Dark Matter 01 von Christoph Bauder

Die Location für diese Ausstellung ist die Köpenicker Landstraße 43. Das Areal ist ganz und gar urban. Ein bisschen ab vom Schuss, aber immerhin hält eine Straßenbahn vor der Tür. Gerade im Winter kann Berlin einen besonders urbanen, grauen und fast schon trostlosen Eindruck hinterlassen. Diese Ecke ist im Wandel. Der alte Hafen mit verschiedenen Hafengebäuden, das Heizkraftwerk, alte Arbeiterwohnungen, ein ganzer Stiefel Leerstand, bereits Neubauten mit Architekten, Künstlerstudios und anderen Gewerken. Schienen, Straßen, meistens ist das Pflaster etwas desolat, noch mehr Bahnschienen des Güterverkehrs, die aber eher hintergründig, immer mal wieder ein noch intakter Schornstein, der zu allgemeinen Grauheit noch weißliche grauen Dampf ablöst, hier mal ein Baukran, dort eine paar Tags, illegale Graffitis, kurzum irgendwie nicht Fisch nicht Fleisch. Trotzdem genau ein Berliner Ort. Da ist das Vergangene noch, steht da rum, man erahnt noch nicht wie die neuen Nutzungen, aber einige Gebäudezeigen, wo sich das Leben tummelt. Und so ein Juwel wie die Dark Matter Ausstellung. Cafes, Bars, Restaurants kann man suchen, da ist auf den ersten Blick nichts. Aber nicht mehr lange, dann wird die Szene auch diesen Kiez für sich entdecken. In 10 Jahren ist das ganze Areal hip, dann wird es teuer und ist getrifiziert.
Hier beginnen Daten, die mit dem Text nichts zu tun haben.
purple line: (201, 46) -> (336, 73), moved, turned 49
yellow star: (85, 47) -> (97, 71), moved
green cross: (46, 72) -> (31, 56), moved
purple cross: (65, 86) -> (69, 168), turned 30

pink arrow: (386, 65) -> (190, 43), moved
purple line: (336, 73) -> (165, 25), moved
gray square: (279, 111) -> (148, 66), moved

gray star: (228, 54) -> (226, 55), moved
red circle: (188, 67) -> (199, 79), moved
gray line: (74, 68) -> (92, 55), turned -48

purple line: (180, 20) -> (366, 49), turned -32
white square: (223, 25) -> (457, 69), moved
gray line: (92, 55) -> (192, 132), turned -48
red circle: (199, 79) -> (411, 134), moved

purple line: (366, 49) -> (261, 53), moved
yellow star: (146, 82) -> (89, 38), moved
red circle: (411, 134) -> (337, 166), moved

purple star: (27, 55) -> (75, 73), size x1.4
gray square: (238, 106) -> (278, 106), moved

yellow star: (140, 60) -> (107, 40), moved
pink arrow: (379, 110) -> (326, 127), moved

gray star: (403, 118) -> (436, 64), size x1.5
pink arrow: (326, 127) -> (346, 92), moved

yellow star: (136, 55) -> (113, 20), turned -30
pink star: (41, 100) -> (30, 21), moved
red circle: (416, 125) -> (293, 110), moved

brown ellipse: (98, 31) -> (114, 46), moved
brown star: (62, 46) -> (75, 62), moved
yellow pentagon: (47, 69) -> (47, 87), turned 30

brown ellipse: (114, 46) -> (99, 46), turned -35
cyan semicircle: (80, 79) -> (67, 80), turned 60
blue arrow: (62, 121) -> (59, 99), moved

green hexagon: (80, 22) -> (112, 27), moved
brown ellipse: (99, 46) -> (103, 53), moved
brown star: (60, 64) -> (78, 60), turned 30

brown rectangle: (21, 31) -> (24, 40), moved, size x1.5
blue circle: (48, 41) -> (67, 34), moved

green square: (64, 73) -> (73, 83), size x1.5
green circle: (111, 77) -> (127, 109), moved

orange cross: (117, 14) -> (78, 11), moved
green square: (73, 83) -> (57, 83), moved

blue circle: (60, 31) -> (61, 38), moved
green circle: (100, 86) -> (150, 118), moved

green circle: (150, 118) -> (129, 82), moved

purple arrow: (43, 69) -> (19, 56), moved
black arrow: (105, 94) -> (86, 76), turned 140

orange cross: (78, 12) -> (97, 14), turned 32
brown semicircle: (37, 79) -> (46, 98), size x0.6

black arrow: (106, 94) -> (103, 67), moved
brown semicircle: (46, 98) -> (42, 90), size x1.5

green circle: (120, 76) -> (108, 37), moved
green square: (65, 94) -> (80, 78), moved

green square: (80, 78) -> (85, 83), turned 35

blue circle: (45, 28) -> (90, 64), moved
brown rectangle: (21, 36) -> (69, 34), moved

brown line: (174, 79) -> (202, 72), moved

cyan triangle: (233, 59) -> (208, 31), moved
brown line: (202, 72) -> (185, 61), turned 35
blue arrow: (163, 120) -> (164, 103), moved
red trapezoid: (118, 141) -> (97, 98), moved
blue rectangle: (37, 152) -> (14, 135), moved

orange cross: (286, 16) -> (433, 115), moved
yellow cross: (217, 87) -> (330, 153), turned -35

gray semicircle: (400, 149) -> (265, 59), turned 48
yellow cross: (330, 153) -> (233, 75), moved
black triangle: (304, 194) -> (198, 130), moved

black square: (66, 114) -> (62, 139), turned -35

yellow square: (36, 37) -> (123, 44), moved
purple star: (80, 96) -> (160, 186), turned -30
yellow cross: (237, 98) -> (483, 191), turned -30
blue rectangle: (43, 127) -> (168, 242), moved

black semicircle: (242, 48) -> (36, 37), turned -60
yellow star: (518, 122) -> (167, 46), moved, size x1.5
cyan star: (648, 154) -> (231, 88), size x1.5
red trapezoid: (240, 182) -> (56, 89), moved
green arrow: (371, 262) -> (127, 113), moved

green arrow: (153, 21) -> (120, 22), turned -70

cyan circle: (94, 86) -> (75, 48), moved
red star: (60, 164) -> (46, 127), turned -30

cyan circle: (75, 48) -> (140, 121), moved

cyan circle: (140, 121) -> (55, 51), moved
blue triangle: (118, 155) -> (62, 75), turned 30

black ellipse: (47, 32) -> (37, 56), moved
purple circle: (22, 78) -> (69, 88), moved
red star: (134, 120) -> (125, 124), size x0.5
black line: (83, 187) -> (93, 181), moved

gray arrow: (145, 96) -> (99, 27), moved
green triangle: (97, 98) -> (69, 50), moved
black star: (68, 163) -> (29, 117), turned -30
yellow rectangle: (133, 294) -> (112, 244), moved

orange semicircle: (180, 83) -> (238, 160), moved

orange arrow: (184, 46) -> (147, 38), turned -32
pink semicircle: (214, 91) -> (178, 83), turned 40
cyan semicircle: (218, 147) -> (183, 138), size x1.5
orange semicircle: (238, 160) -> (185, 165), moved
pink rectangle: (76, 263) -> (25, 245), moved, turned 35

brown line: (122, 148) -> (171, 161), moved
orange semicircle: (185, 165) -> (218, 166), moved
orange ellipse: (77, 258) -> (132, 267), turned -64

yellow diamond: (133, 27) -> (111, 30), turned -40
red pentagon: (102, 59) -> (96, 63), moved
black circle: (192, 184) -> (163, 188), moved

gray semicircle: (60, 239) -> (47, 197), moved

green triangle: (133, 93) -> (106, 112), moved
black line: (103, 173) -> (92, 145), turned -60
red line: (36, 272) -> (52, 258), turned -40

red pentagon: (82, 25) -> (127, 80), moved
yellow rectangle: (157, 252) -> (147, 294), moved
Eine Ausstellung mit sieben Licht-Klang Installationen, manche sind direkt interaktiv andere indirekt. Direkt bedeutet, Besucher*innen handeln und nach der Handlung gibt es ein nachvollziehbares, direktes Feedback. Die Besucher*innen wissen, was sie  ausgelöst haben. Anders bei der indirekten Interaktion. Da sind die Menschen zwar Auslöser aber es kann sein, das ein System eine Personenmenge erfasst oder aber kein nachvollziehbares Feedback stattfindet. Das kann sei, dass sich Elemente schneller bewegen, dass sich Farbschemen ändern, dass tatsächlich eine Reaktion ausgelöst wird, aber die Besucher*in nicht nachvollziehen kann,  welche Bewegung oder welcher Impuls den Wandel hervorrief.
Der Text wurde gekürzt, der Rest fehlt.